Prompt:
Transcribe every entry verbatim; omit pictures.

Saved entries:
Content starts

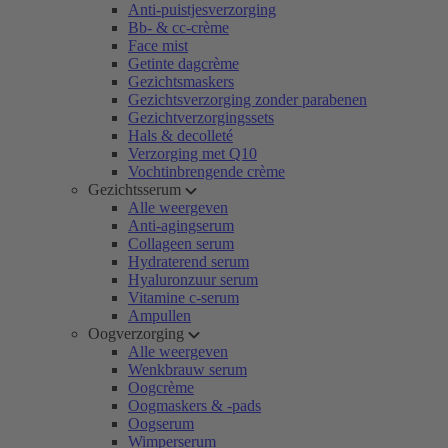
Anti-puistjesverzorging
Bb- & cc-crème
Face mist
Getinte dagcrème
Gezichtsmaskers
Gezichtsverzorging zonder parabenen
Gezichtverzorgingssets
Hals & decolleté
Verzorging met Q10
Vochtinbrengende crème
Gezichtsserum
Alle weergeven
Anti-agingserum
Collageen serum
Hydraterend serum
Hyaluronzuur serum
Vitamine c-serum
Ampullen
Oogverzorging
Alle weergeven
Wenkbrauw serum
Oogcrème
Oogmaskers & -pads
Oogserum
Wimperserum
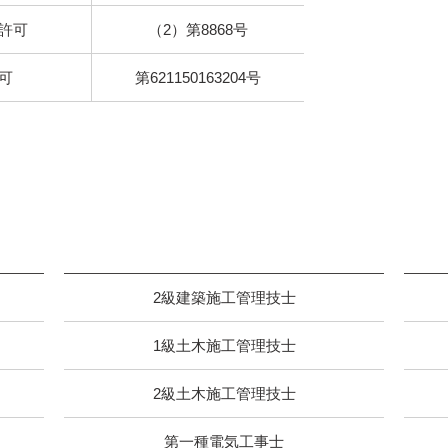
許可
（2）第8868号
可
第621150163204号
2級建築施工管理技士
1級土木施工管理技士
2級土木施工管理技士
第一種電気工事士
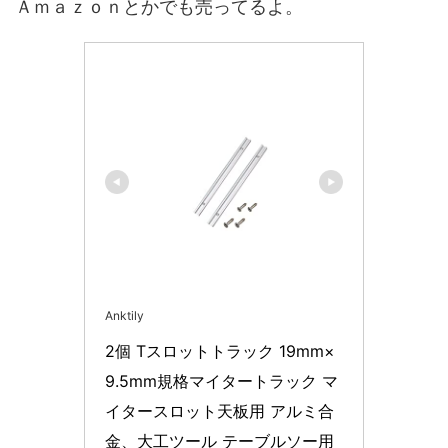
Ａｍａｚｏｎとかでも売ってるよ。
Anktily
2個 Tスロットトラック 19mm×
9.5mm規格マイタートラック マ
イタースロット天板用 アルミ合
金、大工ツール テーブルソー用 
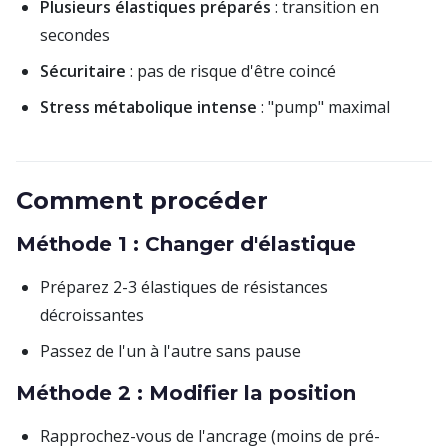
Plusieurs élastiques préparés
: transition en
secondes
Sécuritaire
: pas de risque d'être coincé
Stress métabolique intense
: "pump" maximal
Comment procéder
Méthode 1 : Changer d'élastique
Préparez 2-3 élastiques de résistances
décroissantes
Passez de l'un à l'autre sans pause
Méthode 2 : Modifier la position
Rapprochez-vous de l'ancrage (moins de pré-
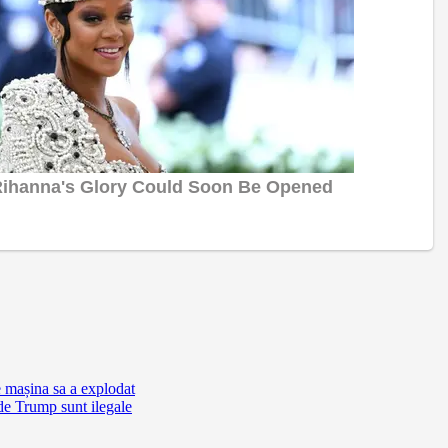
e mașina sa a explodat
de Trump sunt ilegale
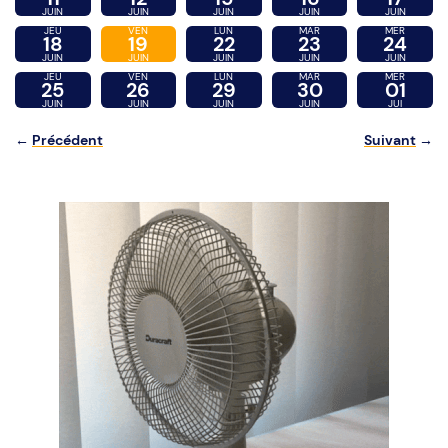
JUIN
JUIN
JUIN
JUIN
JUIN
JEU
VEN
LUN
MAR
MER
18
19
22
23
24
JUIN
JUIN
JUIN
JUIN
JUIN
JEU
VEN
LUN
MAR
MER
25
26
29
30
01
JUIN
JUIN
JUIN
JUIN
JUI
←
Précédent
Suivant
→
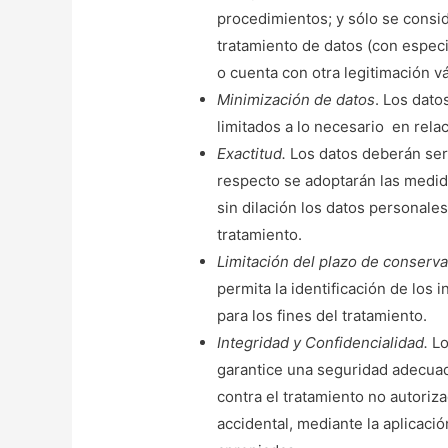
procedimientos; y sólo se consid
tratamiento de datos (con especi
o cuenta con otra legitimación vá
Minimización de datos
. Los dato
limitados a lo necesario en relac
Exactitud.
Los datos deberán ser 
respecto se adoptarán las medid
sin dilación los datos personale
tratamiento.
Limitación del plazo de conserv
permita la identificación de los
para los fines del tratamiento.
Integridad y Confidencialidad.
Lo
garantice una seguridad adecuada
contra el tratamiento no autoriza
accidental, mediante la aplicaci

Content ends

Exercise solution:
Anti-puistjesverzorging
Bb- & cc-crème
Face mist
Getinte dagcrème
Gezichtsmaskers
Gezichtsverzorging zonder parabenen
Gezichtverzorgingssets
Hals & decolleté
Verzorging met Q10
Vochtinbrengende crème
Gezichtsserum
Alle weergeven
Anti-agingserum
Collageen serum
Hydraterend serum
Hyaluronzuur serum
Vitamine c-serum
Ampullen
Oogverzorging
Alle weergeven
Wenkbrauw serum
Oogcrème
Oogmaskers & -pads
Oogserum
Wimperserum
許可
（2）第8868号
可
第621150163204号
2級建築施工管理技士
1級土木施工管理技士
2級土木施工管理技士
第一種電気工事士
Ａｍａｚｏｎとかでも売ってるよ。
Anktily
2個 Tスロットトラック 19mm×
9.5mm規格マイタートラック マ
イタースロット天板用 アルミ合
金、大工ツール テーブルソー用 
Plusieurs élastiques préparés
: transition en
secondes
Sécuritaire
: pas de risque d'être coincé
Stress métabolique intense
: "pump" maximal
Comment procéder
Méthode 1 : Changer d'élastique
Préparez 2-3 élastiques de résistances
décroissantes
Passez de l'un à l'autre sans pause
Méthode 2 : Modifier la position
Rapprochez-vous de l'ancrage (moins de pré-
e mașina sa a explodat
de Trump sunt ilegale
JUIN
JUIN
JUIN
JUIN
JUIN
JEU
VEN
LUN
MAR
MER
18
19
22
23
24
JUIN
JUIN
JUIN
JUIN
JUIN
JEU
VEN
LUN
MAR
MER
25
26
29
30
01
JUIN
JUIN
JUIN
JUIN
JUI
←
Précédent
Suivant
→
procedimientos; y sólo se consid
tratamiento de datos (con especi
o cuenta con otra legitimación vá
Minimización de datos
. Los dato
limitados a lo necesario en relac
Exactitud.
Los datos deberán ser 
respecto se adoptarán las medid
sin dilación los datos personale
tratamiento.
Limitación del plazo de conserv
permita la identificación de los
para los fines del tratamiento.
Integridad y Confidencialidad.
Lo
garantice una seguridad adecuada
contra el tratamiento no autoriza
accidental, mediante la aplicaci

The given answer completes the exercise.